Transplant Proc. 1995 Jun;27(3):2166-7.
In the NOD/Lt recipient mice, disease recurrence in untreated isografts was extremely rapid (median less than 10 days) compared to the rejection of an untreated BALB/c pancreas graft in a CBA mouse (median 26 days). This would be expected since disease recurrence is a secondary response in diabetic mice with lymphocytes primed to respond to the beta-cell autoantigen. The median survival time for the untreated CBA to NOD/Lt pancreas graft falls, as expected, between these two survival times (median 20 days). Although anti-CD4 and/or anti-CD8 were effective in delaying or stopping autoimmune disease recurrence and rejection in the separate models, they were unsuccessful in significantly altering survival times in the combined model, despite using 2-mg doses and dual therapy. Similar doses of anti-CD4 have failed to prevent islet allograft rejection in NOD/Lt mice. Long-term dual treatment may be required to inactivate CD4+ and CD8+ T cells in the NOD/Lt mouse to prevent both autoimmune disease recurrence and rejection. NOD/Lt recipients will require greater immunosuppression to prevent rejection-autoimmune disease recurrence will be easier to prevent. This study shows the value of using NOD/Lt mice, with naturally occurring type 1 diabetes, for assessment of immunosuppressive therapy to prevent failure of pancreas transplants.

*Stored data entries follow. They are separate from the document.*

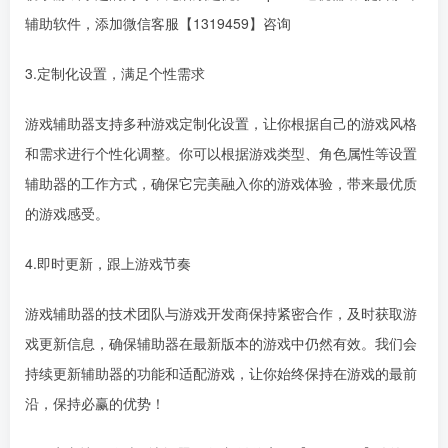
辅助软件，添加微信客服【1319459】咨询
3.定制化设置，满足个性需求
游戏辅助器支持多种游戏定制化设置，让你根据自己的游戏风格
和需求进行个性化调整。你可以根据游戏类型、角色属性等设置
辅助器的工作方式，确保它完美融入你的游戏体验，带来最优质
的游戏感受。
4.即时更新，跟上游戏节奏
游戏辅助器的技术团队与游戏开发商保持紧密合作，及时获取游
戏更新信息，确保辅助器在最新版本的游戏中仍然有效。我们会
持续更新辅助器的功能和适配游戏，让你始终保持在游戏的最前
沿，保持必赢的优势！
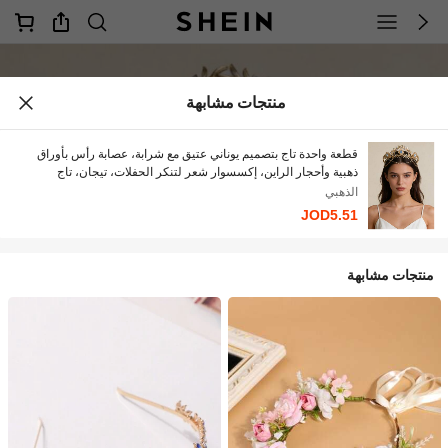
منتجات مشابهة
قطعة واحدة تاج بتصميم يوناني عتيق مع شرابة، عصابة رأس بأوراق
ذهبية وأحجار الراين، إكسسوار شعر لتنكر الحفلات، تيجان، تاج
الذهبي
JOD5.51
منتجات مشابهة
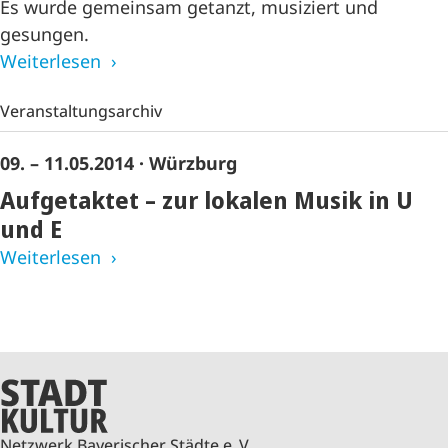
Es wurde gemeinsam getanzt, musiziert und
gesungen.
Weiterlesen
Veranstaltungsarchiv
09. – 11.05.2014
· Würzburg
Aufgetaktet – zur lokalen Musik in U
und E
Weiterlesen
Netzwerk Bayerischer Städte e. V.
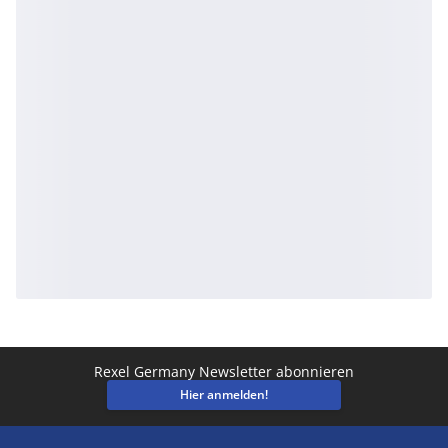
Rexel Germany Newsletter abonnieren
Hier anmelden!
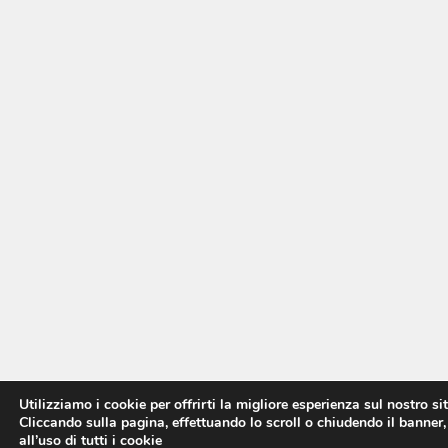
Utilizziamo i cookie per offrirti la migliore esperienza sul nostro si
Cliccando sulla pagina, effettuando lo scroll o chiudendo il banner,
all’uso di tutti i cookie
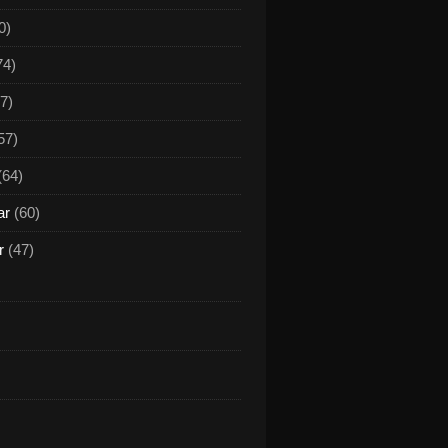
0)
74)
7)
57)
(64)
ar
(60)
r
(47)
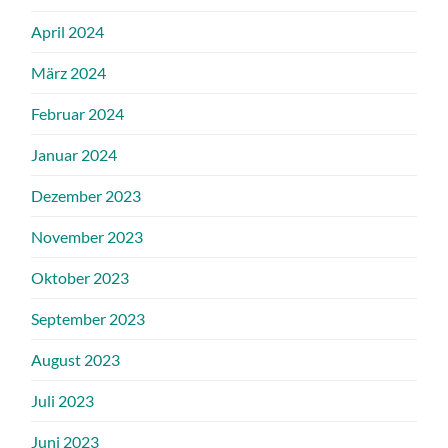
April 2024
März 2024
Februar 2024
Januar 2024
Dezember 2023
November 2023
Oktober 2023
September 2023
August 2023
Juli 2023
Juni 2023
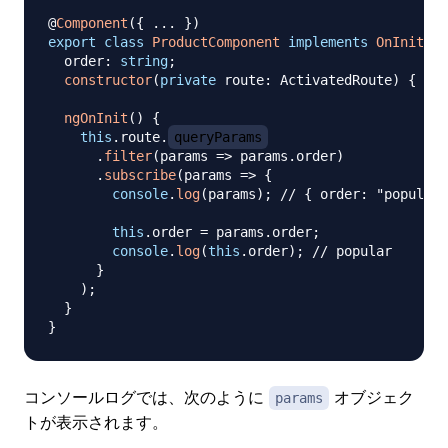
@
Component
(
{
...
}
)
export
class
ProductComponent
implements
OnInit
{
  order
:
string
;
constructor
(
private
 route
:
 ActivatedRoute
)
{
}
ngOnInit
(
)
{
this
.
route
.
queryParams
.
filter
(
params 
=>
 params
.
order
)
.
subscribe
(
params 
=>
{
console
.
log
(
params
)
;
// { order: "popular"
this
.
order 
=
 params
.
order
;
console
.
log
(
this
.
order
)
;
// popular
}
)
;
}
}
コンソールログでは、次のように
オブジェク
params
トが表示されます。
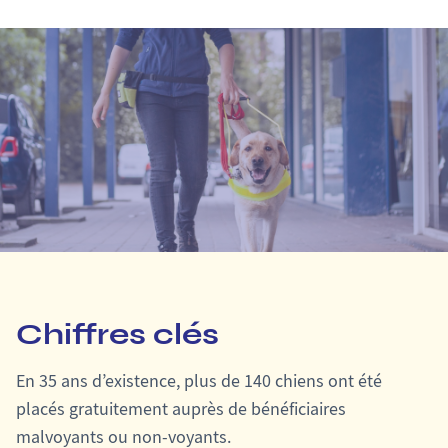
Chiffres clés
En 35 ans d’existence, plus de 140 chiens ont été
placés gratuitement auprès de bénéficiaires
malvoyants ou non-voyants.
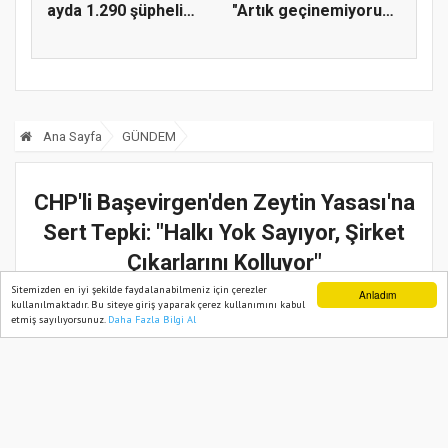
ayda 1.290 şüpheli
"Artık geçinemiyoruz,
yakaland...
çocuk...
Ana Sayfa
GÜNDEM
CHP'li Başevirgen'den Zeytin Yasası'na
Sert Tepki: "Halkı Yok Sayıyor, Şirket
Çıkarlarını Kolluyor"
Sitemizden en iyi şekilde faydalanabilmeniz için çerezler
Anladım
20 Temmuz, 2025, Pazar 08:24
kullanılmaktadır. Bu siteye giriş yaparak çerez kullanımını kabul
etmiş sayılıyorsunuz.
Daha Fazla Bilgi Al
Ana Sayfa
Web TV
Foto Galeri
Yazarlar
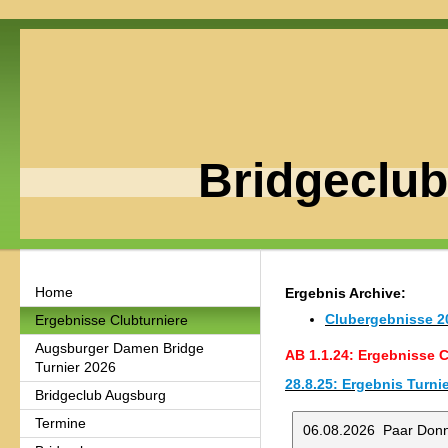
Bridgeclu
Home
E
rgebnis Archive:
Clubergebnisse 2
Ergebnisse Clubturniere
Augsburger Damen Bridge
AB 1.1.24: Ergebnisse 
Turnier 2026
28.8.25: Ergebnis Turnie
Bridgeclub Augsburg
Termine
06.08.2026 Paar Donn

在NOD/Lt受体小鼠中,未处理的同基因移植的疾病复发极其迅速(中位时间少于10天),这与CBA小鼠中未处理的BALB/c胰腺移植的排斥反应(中位时间26天)相比。这是可以预料的,因为疾病复发是淋巴细胞已被致敏以对β细胞自身抗原作出反应的糖尿病小鼠中的二次反应。未处理的CBA到NOD/Lt胰腺移植的中位生存时间如预期的那样,介于这两个生存时间之间(中位时间20天)。尽管抗CD4和/或抗CD8在单独的模型中有效地延迟或阻止了自身免疫性疾病的复发和排斥反应,但在联合模型中,尽管使用了2毫克剂量和联合疗法,它们在显著改变生存时间方面并不成功。类似剂量的抗CD4未能预防NOD/Lt小鼠的胰岛同种异体移植排斥反应。可能需要长期联合治疗来使NOD/Lt小鼠中的CD4+和CD8+T细胞失活,以预防自身免疫性疾病的复发和排斥反应。NOD/Lt受体将需要更大程度的免疫抑制来预防排斥反应——自身免疫性疾病的复发将更容易预防。这项研究显示了使用患有自然发生的1型糖尿病的NOD/Lt小鼠来评估免疫抑制疗法以预防胰腺移植失败的价值。